That's just one of those rhetorical philosophical statements.  $25K isn't going to stop children from being sick or from starving.

$25K goes a long way in Africa. Singer talks about the world's poorest people living on less than the spending equivalent of one U.S. dollar a day. Donate that $25,000 to one baby, and you've doubled their standard of living for the next 68 years. I can't quote the cost of vaccinations and medicine, but they seem to be pretty affordable. Poor children who don't die of starvation often die of diseases that are easily treatable or preventable in industrialized countries. So yes, even a few dollars could potentially save a life. Or, back to the starfish, even if a single vaccination cost $25,000, so your car contribution saved only one life, wouldn't that one life still be worth it?

Quote
  In order for that to happen, entire governments need to change, people's values need to change and populations need to be educated

Yes. That is exactly what Peter Singer is attempting to do.

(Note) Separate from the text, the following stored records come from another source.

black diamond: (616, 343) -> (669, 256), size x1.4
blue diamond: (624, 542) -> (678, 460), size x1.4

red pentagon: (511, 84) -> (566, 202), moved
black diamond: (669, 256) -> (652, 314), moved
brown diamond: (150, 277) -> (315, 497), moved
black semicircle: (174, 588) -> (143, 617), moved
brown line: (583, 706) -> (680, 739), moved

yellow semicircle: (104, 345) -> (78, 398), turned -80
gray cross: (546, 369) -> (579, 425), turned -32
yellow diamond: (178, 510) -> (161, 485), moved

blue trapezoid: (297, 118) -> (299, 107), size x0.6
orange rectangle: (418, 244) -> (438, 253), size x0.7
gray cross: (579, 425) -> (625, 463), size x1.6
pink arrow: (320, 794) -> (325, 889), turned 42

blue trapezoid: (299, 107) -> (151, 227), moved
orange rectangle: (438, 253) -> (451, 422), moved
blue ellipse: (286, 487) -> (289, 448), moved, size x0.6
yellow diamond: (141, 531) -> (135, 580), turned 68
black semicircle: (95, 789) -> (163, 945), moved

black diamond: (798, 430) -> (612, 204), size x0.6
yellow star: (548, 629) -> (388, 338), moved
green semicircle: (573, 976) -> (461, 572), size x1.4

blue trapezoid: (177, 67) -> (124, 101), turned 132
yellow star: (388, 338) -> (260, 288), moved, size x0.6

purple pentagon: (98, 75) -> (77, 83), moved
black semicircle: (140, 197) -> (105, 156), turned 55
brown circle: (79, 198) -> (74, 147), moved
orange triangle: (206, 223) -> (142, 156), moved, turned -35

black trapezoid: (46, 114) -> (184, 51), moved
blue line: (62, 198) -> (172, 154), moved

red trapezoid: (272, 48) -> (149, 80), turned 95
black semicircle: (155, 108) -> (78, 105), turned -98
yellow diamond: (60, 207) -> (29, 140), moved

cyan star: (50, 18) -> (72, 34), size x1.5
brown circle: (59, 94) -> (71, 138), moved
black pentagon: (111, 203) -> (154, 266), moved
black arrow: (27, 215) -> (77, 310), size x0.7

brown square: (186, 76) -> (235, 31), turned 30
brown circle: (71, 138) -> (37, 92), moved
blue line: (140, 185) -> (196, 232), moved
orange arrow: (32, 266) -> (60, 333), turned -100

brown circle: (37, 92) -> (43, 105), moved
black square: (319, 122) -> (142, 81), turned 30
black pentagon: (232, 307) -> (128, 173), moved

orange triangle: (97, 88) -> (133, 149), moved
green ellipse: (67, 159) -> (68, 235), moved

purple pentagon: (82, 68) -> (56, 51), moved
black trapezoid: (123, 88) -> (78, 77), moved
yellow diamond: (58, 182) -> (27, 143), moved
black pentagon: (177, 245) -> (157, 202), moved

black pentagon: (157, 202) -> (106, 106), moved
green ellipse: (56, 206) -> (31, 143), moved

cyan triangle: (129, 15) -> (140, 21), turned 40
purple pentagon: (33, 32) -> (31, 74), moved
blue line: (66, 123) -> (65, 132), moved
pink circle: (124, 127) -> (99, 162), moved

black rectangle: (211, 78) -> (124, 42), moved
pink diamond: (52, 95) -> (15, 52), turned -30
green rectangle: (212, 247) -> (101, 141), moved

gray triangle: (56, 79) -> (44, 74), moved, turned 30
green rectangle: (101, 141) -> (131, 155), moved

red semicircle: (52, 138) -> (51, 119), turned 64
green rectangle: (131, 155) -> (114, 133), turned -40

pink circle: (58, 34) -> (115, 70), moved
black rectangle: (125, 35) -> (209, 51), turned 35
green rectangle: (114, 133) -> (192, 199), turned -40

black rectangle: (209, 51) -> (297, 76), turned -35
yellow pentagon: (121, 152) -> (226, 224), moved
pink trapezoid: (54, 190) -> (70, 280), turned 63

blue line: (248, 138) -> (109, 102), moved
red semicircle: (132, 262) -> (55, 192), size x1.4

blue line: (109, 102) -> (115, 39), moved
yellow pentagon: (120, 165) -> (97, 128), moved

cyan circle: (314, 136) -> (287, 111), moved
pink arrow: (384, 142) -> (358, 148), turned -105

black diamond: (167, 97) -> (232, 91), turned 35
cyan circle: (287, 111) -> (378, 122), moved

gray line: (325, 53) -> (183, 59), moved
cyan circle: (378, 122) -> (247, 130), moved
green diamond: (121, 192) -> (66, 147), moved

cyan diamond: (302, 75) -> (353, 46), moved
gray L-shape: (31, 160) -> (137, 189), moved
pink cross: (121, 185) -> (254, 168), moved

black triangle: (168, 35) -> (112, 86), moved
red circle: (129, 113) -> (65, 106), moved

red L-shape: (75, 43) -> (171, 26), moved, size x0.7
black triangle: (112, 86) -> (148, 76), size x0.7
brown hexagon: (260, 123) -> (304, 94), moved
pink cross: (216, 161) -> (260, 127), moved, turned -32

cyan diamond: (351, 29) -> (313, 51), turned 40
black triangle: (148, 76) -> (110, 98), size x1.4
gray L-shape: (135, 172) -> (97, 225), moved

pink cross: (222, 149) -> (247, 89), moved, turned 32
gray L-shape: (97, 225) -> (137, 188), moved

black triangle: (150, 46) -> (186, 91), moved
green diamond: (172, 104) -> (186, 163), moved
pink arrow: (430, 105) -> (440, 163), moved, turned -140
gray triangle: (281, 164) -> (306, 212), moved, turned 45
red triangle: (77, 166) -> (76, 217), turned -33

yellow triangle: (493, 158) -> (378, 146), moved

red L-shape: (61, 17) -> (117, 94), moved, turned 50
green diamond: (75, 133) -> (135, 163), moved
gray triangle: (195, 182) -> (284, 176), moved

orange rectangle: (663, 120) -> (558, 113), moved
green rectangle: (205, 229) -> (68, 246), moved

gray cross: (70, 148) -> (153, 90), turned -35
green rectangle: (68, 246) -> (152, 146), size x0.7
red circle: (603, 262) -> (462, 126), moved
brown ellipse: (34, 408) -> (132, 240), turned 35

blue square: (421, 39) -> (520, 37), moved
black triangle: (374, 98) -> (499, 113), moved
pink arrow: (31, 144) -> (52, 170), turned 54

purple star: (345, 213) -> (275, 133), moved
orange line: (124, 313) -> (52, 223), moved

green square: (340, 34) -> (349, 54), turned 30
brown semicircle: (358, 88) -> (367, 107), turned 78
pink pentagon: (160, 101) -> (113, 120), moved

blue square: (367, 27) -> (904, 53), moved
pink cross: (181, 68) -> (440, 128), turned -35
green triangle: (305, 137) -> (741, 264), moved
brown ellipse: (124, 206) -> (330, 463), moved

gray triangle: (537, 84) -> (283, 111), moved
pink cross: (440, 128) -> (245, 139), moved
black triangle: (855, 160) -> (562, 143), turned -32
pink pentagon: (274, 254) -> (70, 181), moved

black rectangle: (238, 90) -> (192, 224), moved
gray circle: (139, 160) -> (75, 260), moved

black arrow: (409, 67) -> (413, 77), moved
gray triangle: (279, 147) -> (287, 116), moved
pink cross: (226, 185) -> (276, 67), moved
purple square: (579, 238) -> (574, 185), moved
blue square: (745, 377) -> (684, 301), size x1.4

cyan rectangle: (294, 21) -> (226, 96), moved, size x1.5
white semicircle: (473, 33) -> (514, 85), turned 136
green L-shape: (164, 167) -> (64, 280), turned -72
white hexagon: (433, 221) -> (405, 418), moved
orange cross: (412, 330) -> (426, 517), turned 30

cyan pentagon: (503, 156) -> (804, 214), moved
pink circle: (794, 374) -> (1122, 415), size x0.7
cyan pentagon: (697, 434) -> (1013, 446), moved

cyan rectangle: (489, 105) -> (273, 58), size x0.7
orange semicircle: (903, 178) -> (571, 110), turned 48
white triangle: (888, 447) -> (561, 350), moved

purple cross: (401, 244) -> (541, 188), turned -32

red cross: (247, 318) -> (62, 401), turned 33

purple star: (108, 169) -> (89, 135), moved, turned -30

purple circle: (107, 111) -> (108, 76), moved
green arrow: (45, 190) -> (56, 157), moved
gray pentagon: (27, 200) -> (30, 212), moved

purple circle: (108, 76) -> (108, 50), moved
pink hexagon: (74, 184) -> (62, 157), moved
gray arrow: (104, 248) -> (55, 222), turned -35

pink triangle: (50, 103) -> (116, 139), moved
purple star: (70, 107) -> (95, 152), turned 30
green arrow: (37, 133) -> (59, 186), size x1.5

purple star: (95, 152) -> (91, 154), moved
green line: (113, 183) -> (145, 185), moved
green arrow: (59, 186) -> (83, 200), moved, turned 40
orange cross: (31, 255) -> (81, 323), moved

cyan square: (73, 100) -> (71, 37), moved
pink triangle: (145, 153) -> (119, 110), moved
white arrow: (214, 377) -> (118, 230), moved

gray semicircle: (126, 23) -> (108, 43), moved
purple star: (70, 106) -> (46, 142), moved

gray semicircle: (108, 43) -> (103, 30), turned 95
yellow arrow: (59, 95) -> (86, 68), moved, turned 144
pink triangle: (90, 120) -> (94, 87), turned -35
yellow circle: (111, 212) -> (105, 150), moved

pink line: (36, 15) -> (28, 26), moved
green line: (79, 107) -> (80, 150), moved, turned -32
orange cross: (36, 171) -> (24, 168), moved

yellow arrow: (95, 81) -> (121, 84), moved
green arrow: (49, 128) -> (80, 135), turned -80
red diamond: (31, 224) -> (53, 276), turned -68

He's not trying to get you, one person, to sell your car. He's trying to get all Americans to think about the cost of the luxuries they enjoy, whether it's a $25,000 car, a $25,000 truffle, or all the other things we buy for ourselves.

Here's a recent Singer essay on the topic, which I just read in Best American Essays 2007, and ran in the New York Times Magazine last year. It's really though-provoking; I would encourage anyone interested in this subject to read it.

http://www.nytimes.com/2006/12/17/magazine/17charity.t.html?_r=1&oref=slogin&pagewanted=print

Here's how he calculates things could change if people started thinking in those terms:

Quote
Philosophers like Liam Murphy of New York University and my colleague Kwame Anthony Appiah at Princeton ... calculate how much would be required to ensure that the world’s poorest people have a chance at a decent life, and then divide this sum among the affluent.

... What might that fair amount be? One way of calculating it would be to take as our target, at least for the next nine years, the Millennium Development Goals, set by the United Nations Millennium Summit in 2000. On that occasion, the largest gathering of world leaders in history jointly pledged to meet, by 2015, a list of goals that include:

Reducing by half the proportion of the world’s people in extreme poverty (defined as living on less than the purchasing-power equivalent of one U.S. dollar per day).

Reducing by half the proportion of people who suffer from hunger.

Ensuring that children everywhere are able to take a full course of primary schooling.

Ending sex disparity in education.

Reducing by two-thirds the mortality rate among children under 5.

Reducing by three-quarters the rate of maternal mortality.

Halting and beginning to reverse the spread of H.I.V./AIDS and halting and beginning to reduce the incidence of malaria and other major diseases.

Reducing by half the proportion of people without sustainable access to safe drinking water.

Last year a United Nations task force, led by the Columbia University economist Jeffrey Sachs, estimated the annual cost of meeting these goals to be $121 billion in 2006, rising to $189 billion by 2015. When we take account of existing official development aid promises, the additional amount needed each year to meet the goals is only $48 billion for 2006 and $74 billion for 2015.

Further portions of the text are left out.